In 1896, Col. A.T. Prescott, president of what was then Louisiana Polytechnic Institute, announced the selection of red and blue as the institution's colors. Red was chosen to represent courage, and blue was selected to embody loyalty. In the 1960s, Columbia blue was introduced to Louisiana Tech in various applications. In 1974, Sonja Hogg, along with the head of the university's art department, Raymond Nichols, presented various shades of blue to the athletics council, and Hogg's preference of Columbia blue was adopted as the primary color of the Lady Techsters. Prior to 2003, the university's teams, departments, and organizations used various shades of blue ranging from light blue to dark blue. Yet in 2003, Louisiana Tech standardized its shade of blue by adopting reflex blue as the official hue. However, due to La Tech's rich tradition in women's basketball, the Lady Techsters basketball team was granted the only exemption to not adopt reflex blue and was allowed to continue to use the traditional Columbia blue.

===Jersey sleeves===
In 1974, Sonja Hogg designed the first Lady Techster jerseys with sleeves because she did not want her ladies showing their armpits. In addition, sports bras did not exist in 1974, and Hogg did not want spectators to see her ladies' bra straps hanging out of sleeveless jerseys either.
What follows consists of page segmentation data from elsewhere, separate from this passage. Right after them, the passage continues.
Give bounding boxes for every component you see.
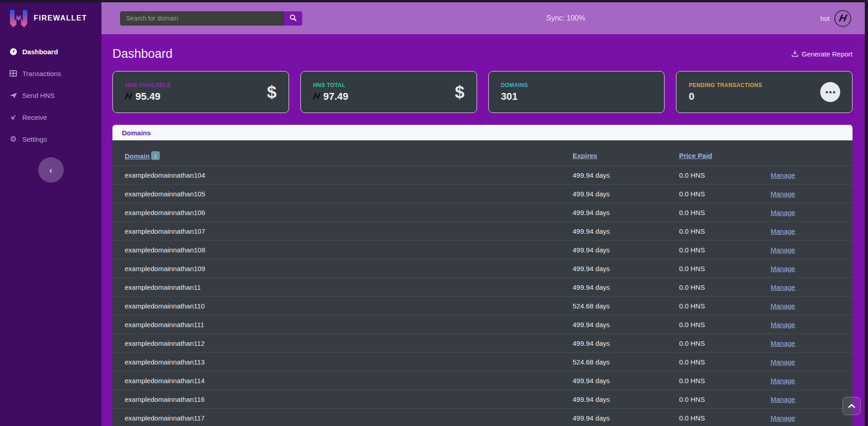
handshake-h-icon[interactable]: H [834, 10, 851, 27]
manage-link[interactable]: Manage [771, 190, 795, 198]
sidebar-item-receive[interactable]: Receive [0, 106, 102, 128]
domain-cell: exampledomainnathan112 [112, 334, 573, 353]
sort-descending-icon[interactable]: ↓ [151, 151, 160, 160]
domain-cell: exampledomainnathan108 [112, 241, 573, 259]
manage-link[interactable]: Manage [771, 209, 795, 216]
expires-cell: 499.94 days [573, 222, 679, 241]
table-row: exampledomainnathan110 524.68 days 0.0 H… [112, 297, 853, 315]
hns-h-glyph: H [838, 12, 848, 24]
card-domains: DOMAINS 301 [488, 71, 665, 113]
price-cell: 0.0 HNS [679, 315, 771, 334]
price-cell: 0.0 HNS [679, 278, 771, 297]
column-header-expires[interactable]: Expires [573, 152, 597, 159]
manage-link[interactable]: Manage [771, 358, 795, 366]
price-cell: 0.0 HNS [679, 334, 771, 353]
sidebar-item-label: Settings [22, 135, 47, 143]
page-title: Dashboard [112, 47, 173, 61]
column-header-domain[interactable]: Domain [125, 152, 150, 160]
card-label: DOMAINS [501, 82, 528, 88]
domains-panel: Domains Domain↓ Expires [112, 125, 853, 426]
table-row: exampledomainnathan106 499.94 days 0.0 H… [112, 203, 853, 222]
chevron-up-icon [848, 402, 855, 410]
price-cell: 0.0 HNS [679, 353, 771, 371]
manage-link[interactable]: Manage [771, 171, 795, 179]
expires-cell: 499.94 days [573, 371, 679, 390]
domain-cell: exampledomainnathan117 [112, 409, 573, 426]
domain-cell: exampledomainnathan11 [112, 278, 573, 297]
expires-cell: 499.94 days [573, 315, 679, 334]
tachometer-icon [9, 47, 17, 56]
manage-link[interactable]: Manage [771, 302, 795, 310]
domain-cell: exampledomainnathan113 [112, 353, 573, 371]
search-input[interactable] [120, 11, 284, 26]
table-row: exampledomainnathan107 499.94 days 0.0 H… [112, 222, 853, 241]
domain-cell: exampledomainnathan106 [112, 203, 573, 222]
sidebar-item-label: Dashboard [22, 48, 58, 56]
arrow-down-left-icon [9, 113, 17, 121]
table-row: exampledomainnathan109 499.94 days 0.0 H… [112, 259, 853, 278]
domains-table: Domain↓ Expires Price Paid exa [112, 140, 853, 426]
manage-link[interactable]: Manage [771, 321, 795, 328]
domain-cell: exampledomainnathan116 [112, 390, 573, 409]
manage-link[interactable]: Manage [771, 377, 795, 385]
ellipsis-icon[interactable] [820, 82, 840, 102]
paper-plane-icon [9, 91, 17, 99]
panel-title: Domains [122, 129, 151, 137]
topbar: Sync: 100% hot H [102, 2, 865, 34]
sidebar: FIREWALLET Dashboard Transactions Send H… [0, 2, 102, 426]
price-cell: 0.0 HNS [679, 185, 771, 203]
search-icon [289, 14, 297, 23]
dollar-icon: $ [455, 82, 464, 102]
manage-link[interactable]: Manage [771, 339, 795, 347]
price-cell: 0.0 HNS [679, 409, 771, 426]
table-icon [9, 69, 17, 77]
sidebar-item-dashboard[interactable]: Dashboard [0, 41, 102, 62]
hns-h-icon: H [124, 91, 133, 102]
sidebar-item-send-hns[interactable]: Send HNS [0, 84, 102, 106]
domains-table-body: exampledomainnathan104 499.94 days 0.0 H… [112, 166, 853, 426]
manage-link[interactable]: Manage [771, 395, 795, 403]
manage-link[interactable]: Manage [771, 414, 795, 422]
table-row: exampledomainnathan111 499.94 days 0.0 H… [112, 315, 853, 334]
card-hns-total: HNS TOTAL H 97.49 $ [300, 71, 477, 113]
sidebar-item-label: Send HNS [22, 92, 55, 99]
price-cell: 0.0 HNS [679, 297, 771, 315]
expires-cell: 499.94 days [573, 278, 679, 297]
price-cell: 0.0 HNS [679, 259, 771, 278]
card-value-text: 0 [689, 91, 694, 103]
table-row: exampledomainnathan117 499.94 days 0.0 H… [112, 409, 853, 426]
card-label: HNS TOTAL [313, 82, 349, 88]
wallet-menu[interactable]: hot H [820, 10, 851, 27]
domain-cell: exampledomainnathan114 [112, 371, 573, 390]
domain-cell: exampledomainnathan111 [112, 315, 573, 334]
scroll-to-top-button[interactable] [843, 397, 861, 415]
brand-name: FIREWALLET [34, 14, 87, 22]
domains-panel-header: Domains [112, 125, 853, 140]
brand[interactable]: FIREWALLET [0, 2, 102, 34]
sidebar-item-settings[interactable]: ⚙ Settings [0, 128, 102, 150]
domain-cell: exampledomainnathan110 [112, 297, 573, 315]
table-row: exampledomainnathan104 499.94 days 0.0 H… [112, 166, 853, 185]
domain-searchbox [120, 11, 302, 26]
search-button[interactable] [284, 11, 302, 26]
price-cell: 0.0 HNS [679, 203, 771, 222]
sidebar-item-transactions[interactable]: Transactions [0, 62, 102, 84]
price-cell: 0.0 HNS [679, 222, 771, 241]
sidebar-nav: Dashboard Transactions Send HNS Receive [0, 41, 102, 150]
manage-link[interactable]: Manage [771, 265, 795, 272]
manage-link[interactable]: Manage [771, 227, 795, 235]
sidebar-collapse-button[interactable]: ‹ [38, 157, 64, 183]
generate-report-label: Generate Report [802, 50, 853, 58]
column-header-price-paid[interactable]: Price Paid [679, 152, 712, 159]
expires-cell: 524.68 days [573, 297, 679, 315]
gear-icon: ⚙ [9, 135, 17, 143]
manage-link[interactable]: Manage [771, 246, 795, 254]
card-label: HNS AVAILABLE [125, 82, 171, 88]
card-value-text: 301 [501, 91, 518, 103]
dollar-icon: $ [267, 82, 277, 102]
expires-cell: 499.94 days [573, 185, 679, 203]
manage-link[interactable]: Manage [771, 283, 795, 291]
wallet-name: hot [820, 15, 830, 22]
card-label: PENDING TRANSACTIONS [689, 82, 762, 88]
generate-report-button[interactable]: Generate Report [792, 50, 853, 58]
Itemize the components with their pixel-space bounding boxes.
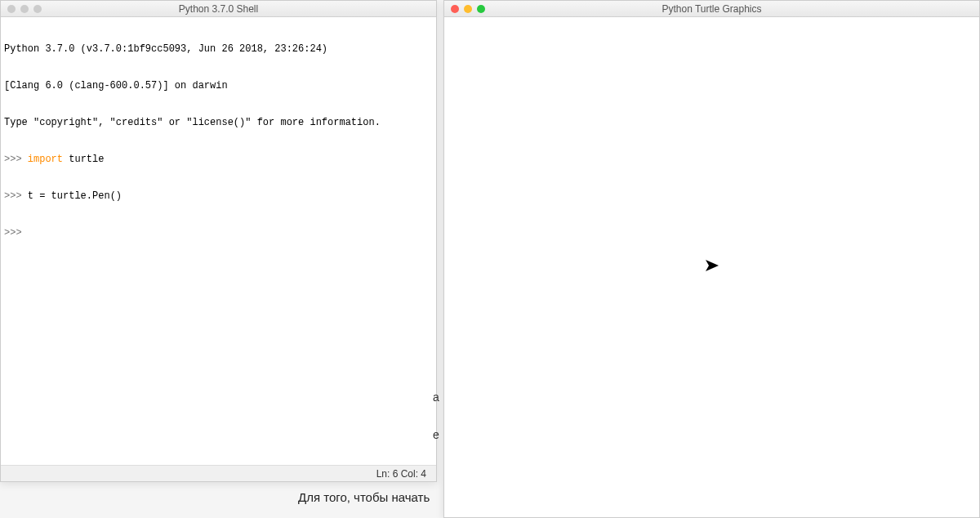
shell-input-line-1: >>> import turtle <box>4 154 433 166</box>
cursor-position: Ln: 6 Col: 4 <box>376 468 426 480</box>
maximize-button-inactive[interactable] <box>33 5 42 13</box>
close-button[interactable] <box>451 5 459 13</box>
prompt-3: >>> <box>4 227 22 239</box>
shell-version-line: Python 3.7.0 (v3.7.0:1bf9cc5093, Jun 26 … <box>4 43 433 56</box>
minimize-button[interactable] <box>464 5 472 13</box>
minimize-button-inactive[interactable] <box>20 5 29 13</box>
shell-help-line: Type "copyright", "credits" or "license(… <box>4 117 433 129</box>
shell-content-area[interactable]: Python 3.7.0 (v3.7.0:1bf9cc5093, Jun 26 … <box>1 17 436 465</box>
pen-assignment: t = turtle.Pen() <box>22 190 122 202</box>
partial-char-e: e <box>433 428 439 441</box>
shell-titlebar[interactable]: Python 3.7.0 Shell <box>1 1 436 17</box>
shell-input-line-3: >>> <box>4 227 433 239</box>
turtle-traffic-lights <box>451 5 485 13</box>
shell-input-line-2: >>> t = turtle.Pen() <box>4 190 433 203</box>
shell-statusbar: Ln: 6 Col: 4 <box>1 465 436 481</box>
turtle-graphics-window: Python Turtle Graphics <box>443 0 980 518</box>
svg-marker-0 <box>706 260 719 271</box>
prompt-2: >>> <box>4 190 22 202</box>
turtle-window-title: Python Turtle Graphics <box>451 3 973 15</box>
shell-compiler-line: [Clang 6.0 (clang-600.0.57)] on darwin <box>4 80 433 92</box>
turtle-canvas[interactable] <box>444 17 979 517</box>
article-text-fragment: Для того, чтобы начать <box>298 490 430 504</box>
partial-char-a: a <box>433 391 439 404</box>
module-turtle: turtle <box>63 154 104 165</box>
maximize-button[interactable] <box>477 5 485 13</box>
turtle-cursor-icon <box>706 260 719 275</box>
prompt-1: >>> <box>4 154 22 165</box>
python-shell-window: Python 3.7.0 Shell Python 3.7.0 (v3.7.0:… <box>0 0 437 482</box>
turtle-titlebar[interactable]: Python Turtle Graphics <box>444 1 979 17</box>
shell-traffic-lights <box>7 5 42 13</box>
import-keyword: import <box>28 154 63 165</box>
close-button-inactive[interactable] <box>7 5 16 13</box>
shell-window-title: Python 3.7.0 Shell <box>7 3 430 15</box>
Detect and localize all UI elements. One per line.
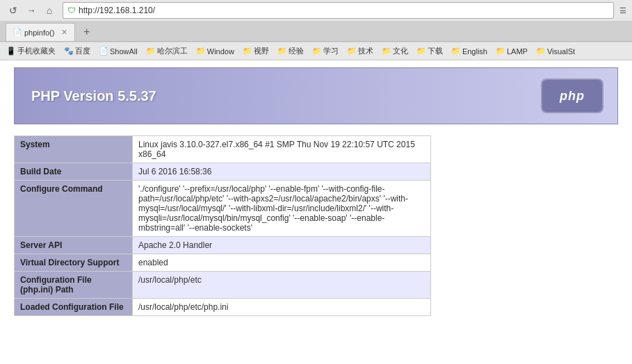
bookmark-shiye[interactable]: 📁 视野: [239, 44, 273, 58]
bookmarks-bar: 📱 手机收藏夹 🐾 百度 📄 ShowAll 📁 哈尔滨工 📁 Window 📁…: [0, 42, 632, 60]
bookmark-label: English: [462, 47, 487, 56]
bookmark-label: 经验: [289, 46, 304, 56]
table-value-cell: Linux javis 3.10.0-327.el7.x86_64 #1 SMP…: [133, 136, 431, 163]
table-value-cell: /usr/local/php/etc: [133, 272, 431, 299]
table-label-cell: Configure Command: [15, 181, 133, 237]
bookmark-english[interactable]: 📁 English: [448, 45, 491, 57]
bookmark-folder-icon: 📁: [416, 47, 426, 56]
table-value-cell: Apache 2.0 Handler: [133, 237, 431, 254]
php-header: PHP Version 5.5.37 php: [14, 67, 618, 124]
bookmark-visualst[interactable]: 📁 VisualSt: [533, 45, 578, 57]
address-text: http://192.168.1.210/: [79, 6, 609, 15]
title-bar-right: ☰: [619, 6, 626, 15]
tab-close-button[interactable]: ✕: [61, 28, 67, 37]
bookmark-showall[interactable]: 📄 ShowAll: [95, 45, 141, 57]
bookmark-folder-icon: 📁: [243, 47, 252, 56]
table-label-cell: Build Date: [15, 163, 133, 181]
bookmark-label: 哈尔滨工: [157, 46, 188, 56]
table-value-cell: Jul 6 2016 16:58:36: [133, 163, 431, 181]
bookmark-haerbin[interactable]: 📁 哈尔滨工: [143, 44, 191, 58]
bookmark-label: 视野: [254, 46, 269, 56]
bookmark-xuexi[interactable]: 📁 学习: [309, 44, 342, 58]
shield-icon: 🛡: [67, 6, 76, 15]
bookmark-wenhua[interactable]: 📁 文化: [378, 44, 412, 58]
nav-buttons: ↺ → ⌂: [6, 3, 57, 18]
table-value-cell: './configure' '--prefix=/usr/local/php' …: [133, 181, 431, 237]
bookmark-jishu[interactable]: 📁 技术: [343, 44, 377, 58]
menu-icon[interactable]: ☰: [619, 6, 626, 15]
bookmark-label: 手机收藏夹: [17, 46, 56, 56]
table-label-cell: Loaded Configuration File: [15, 299, 133, 316]
bookmark-xiazai[interactable]: 📁 下载: [413, 44, 446, 58]
bookmark-icon: 📱: [6, 47, 16, 56]
bookmark-folder-icon: 📁: [196, 47, 206, 56]
tab-icon: 📄: [13, 28, 22, 36]
bookmark-folder-icon: 📁: [496, 47, 505, 56]
bookmark-label: LAMP: [507, 47, 528, 56]
table-row: Virtual Directory Supportenabled: [15, 254, 431, 272]
php-header-title: PHP Version 5.5.37: [15, 74, 527, 118]
back-button[interactable]: ↺: [6, 3, 21, 18]
bookmark-icon: 📄: [99, 47, 108, 56]
bookmark-folder-icon: 📁: [382, 47, 391, 56]
tab-label: phpinfo(): [24, 28, 57, 37]
bookmark-label: 技术: [358, 46, 373, 56]
table-row: Configure Command'./configure' '--prefix…: [15, 181, 431, 237]
php-logo: php: [541, 78, 603, 113]
tab-bar: 📄 phpinfo() ✕ +: [0, 21, 632, 42]
bookmark-label: 学习: [323, 46, 339, 56]
bookmark-folder-icon: 📁: [277, 47, 287, 56]
active-tab[interactable]: 📄 phpinfo() ✕: [6, 23, 75, 41]
phpinfo-table: SystemLinux javis 3.10.0-327.el7.x86_64 …: [14, 135, 431, 316]
bookmark-window[interactable]: 📁 Window: [193, 45, 238, 57]
table-label-cell: Server API: [15, 237, 133, 254]
bookmark-folder-icon: 📁: [451, 47, 461, 56]
bookmark-icon: 🐾: [64, 47, 74, 56]
bookmark-label: 百度: [75, 46, 90, 56]
bookmark-label: 下载: [428, 46, 443, 56]
table-label-cell: Virtual Directory Support: [15, 254, 133, 272]
table-row: SystemLinux javis 3.10.0-327.el7.x86_64 …: [15, 136, 431, 163]
table-row: Configuration File (php.ini) Path/usr/lo…: [15, 272, 431, 299]
php-version-text: PHP Version 5.5.37: [31, 88, 156, 104]
bookmark-folder-icon: 📁: [536, 47, 546, 56]
new-tab-button[interactable]: +: [78, 23, 95, 41]
page-content: PHP Version 5.5.37 php SystemLinux javis…: [0, 60, 632, 364]
bookmark-baidu[interactable]: 🐾 百度: [60, 44, 94, 58]
bookmark-label: ShowAll: [110, 47, 138, 56]
bookmark-jingyan[interactable]: 📁 经验: [274, 44, 307, 58]
table-row: Server APIApache 2.0 Handler: [15, 237, 431, 254]
table-value-cell: /usr/local/php/etc/php.ini: [133, 299, 431, 316]
home-button[interactable]: ⌂: [42, 3, 57, 18]
bookmark-lamp[interactable]: 📁 LAMP: [492, 45, 531, 57]
forward-button[interactable]: →: [24, 3, 39, 18]
bookmark-label: VisualSt: [547, 47, 575, 56]
table-row: Build DateJul 6 2016 16:58:36: [15, 163, 431, 181]
table-label-cell: Configuration File (php.ini) Path: [15, 272, 133, 299]
bookmark-folder-icon: 📁: [312, 47, 322, 56]
bookmark-shouji[interactable]: 📱 手机收藏夹: [3, 44, 59, 58]
bookmark-folder-icon: 📁: [146, 47, 156, 56]
table-label-cell: System: [15, 136, 133, 163]
bookmark-label: 文化: [393, 46, 408, 56]
bookmark-folder-icon: 📁: [347, 47, 357, 56]
table-value-cell: enabled: [133, 254, 431, 272]
bookmark-label: Window: [207, 47, 234, 56]
address-bar[interactable]: 🛡 http://192.168.1.210/: [63, 2, 614, 19]
table-row: Loaded Configuration File/usr/local/php/…: [15, 299, 431, 316]
title-bar: ↺ → ⌂ 🛡 http://192.168.1.210/ ☰: [0, 0, 632, 21]
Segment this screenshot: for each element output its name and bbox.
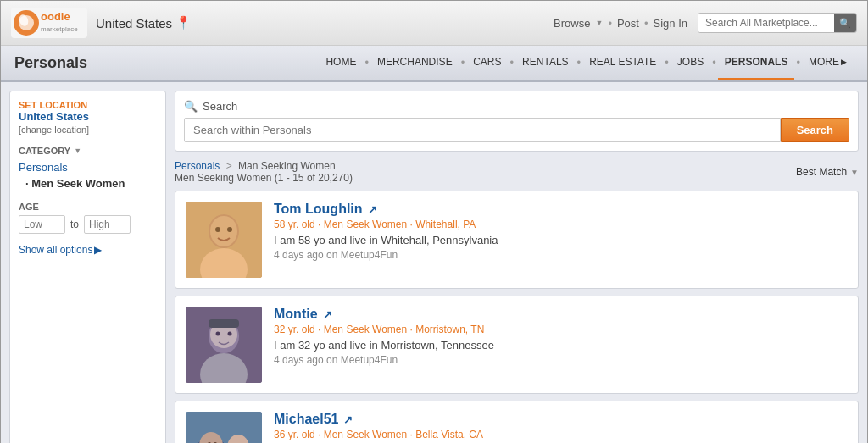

As Lady Techster basketball rose to national prominence, the jersey sleeves became recognized as part of the Lady Techster brand. Sleeves were a staple of the Lady Techsters jerseys throughout Leon Barmore's tenure as head coach. After Barmore retired in 2002, new head coach Kurt Budke introduced the first Lady Techsters sleeveless jerseys at the behest of the players.